Second, our results affirm well-documented associations between the spatial concentration of violence and low-income and marginalized racial/ethnic groups28 and challenge policymakers and those interested in improving public health to examine the historical and contemporary processes that contribute to these enduring inequities. For example, neighborhoods “redlined” by the Homeowner’s Loan Corporation in the 1930s (i.e., neighborhoods with large Black and immigrant populations) experience higher rates of firearm violence today than do neighborhoods deemed most desirable.29 This past de jure segregation30 may be related to present-day violence via impacts on education, transportation, jobs, income and wealth, and the built environment.31

Mass incarceration of Black men, another example of structural racism in the United States,32 and its direct and indirect consequences (e.g., on educational and employment opportunities) have contributed to family disruption and, in turn, potentially elevated the risk of violence, particularly among youths.33 The socioecological factors underlying these disparities are not unique to violence, and there is growing consensus that racism is a public health crisis34 with pervasive impacts.
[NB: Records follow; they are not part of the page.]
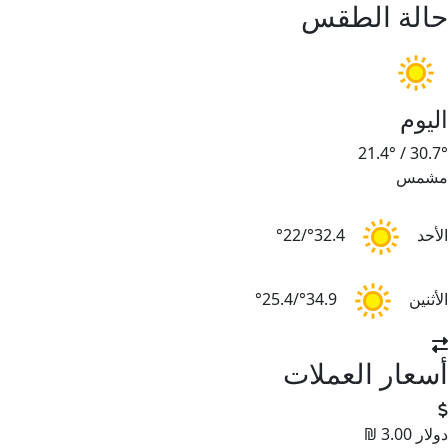
حالة الطقس
اليوم
21.4°
/
30.7°
مشمس
الأحد
32.4°/22°
الأثنين
34.9°/25.4°
أسعار العملات
دولار
3.00 ₪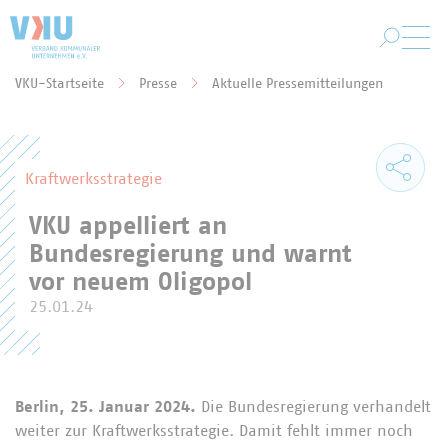
Zum Hauptinhalt springen
VKU-Startseite
Presse
Aktuelle Pressemitteilungen
Sie befinden sich hier:
Kraftwerksstrategie
VKU appelliert an
Bundesregierung und warnt
vor neuem Oligopol
25.01.24
Berlin, 25. Januar 2024.
Die Bundesregierung verhandelt
weiter zur Kraftwerksstrategie. Damit fehlt immer noch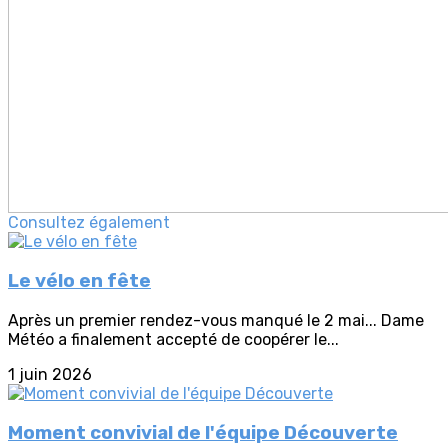
Consultez également
Le vélo en fête
Après un premier rendez-vous manqué le 2 mai... Dame
Météo a finalement accepté de coopérer le...
1 juin 2026
Moment convivial de l'équipe Découverte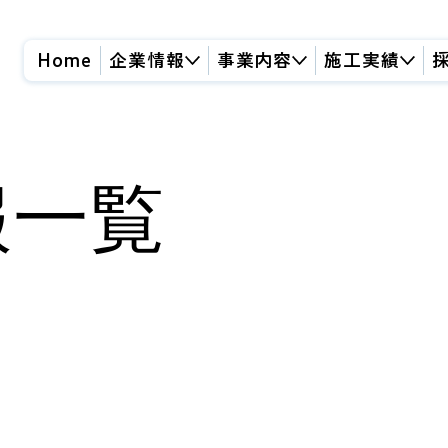
Home
企業情報
事業内容
施工実績
報一覧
Additional research on the embodiment of structural racism may contribute to our conceptualization of health disparities and the advancement of policies that promote equity and justice. Continued surveillance of health disparities will be critical in these efforts.

Limitations

Exposures and outcomes may be measured with error. For example, crime data rely on police reports, which do not capture all incidents; changes in incident reporting over time could bias results but likely toward the null, given strains between police and low-income communities of color during the pandemic. Coding systems varied slightly across cities (e.g., Dallas excluded incidents if the victim or suspect was younger than 17 years), but these differences are unlikely to influence results because we focused on within-city comparisons. Gun Violence Archive data are based, in part, on news reports and other public sources and may, therefore, fail to capture all instances of firearm violence or accurately record their circumstances. However, the Gun Violence Archive is the most comprehensive, real-time source of data on firearm violence to our knowledge, and it has been shown to correlate well with official firearm homicide data from the Centers for Disease Control and Prevention35 (no such data on nonfatal firearm injury exist).

Place-based social measures are from 2015 to 2019 (the most recent estimates available), whereas outcomes were measured in 2018 through 2020. There is also likely to be some degree of mismatch between ZCTAs and zip codes. This is reflected, in part, by missing data (2.7% of incidents were missing, on average). Zip codes are relatively small geographic areas, and some of our estimates are accompanied by wide CIs. We based our selection of 13 large US cities on convenience in accessing data; the selection is not nationally representative and may not generalize to other cities. Lastly, our data only go through July 2020, but the pandemic continues. Future research should examine whether continued consequences of the pandemic lead to even wider variation across categories of advantage.

Public Health Implications

Evidence on the social distribution of violence is critical to guide equitable prevention and response measures. We show that the least privileged communities endure endemically high levels of violence and that the COVID-19 pandemic and the events of 2020 had inequitable impacts, exacerbating disparities in some of the most severe forms of violence. Immediate mitigation strategies that address the unique challenges of the pandemic and long-term investments in antiracist programs and policies that address economic inequality are warranted.

ACKNOWLEDGMENTS

This work was supported by the Joyce Foundation (grant 42400), the Heising-Simons Foundation (grant 2019-1728), and the California Firearm Violence Research Center.

CONFLICTS OF INTEREST

The authors have no conflicts of interest to declare.

HUMAN PARTICIPANT PROTECTION

This study was approved by the University of California, Davis institutional review board.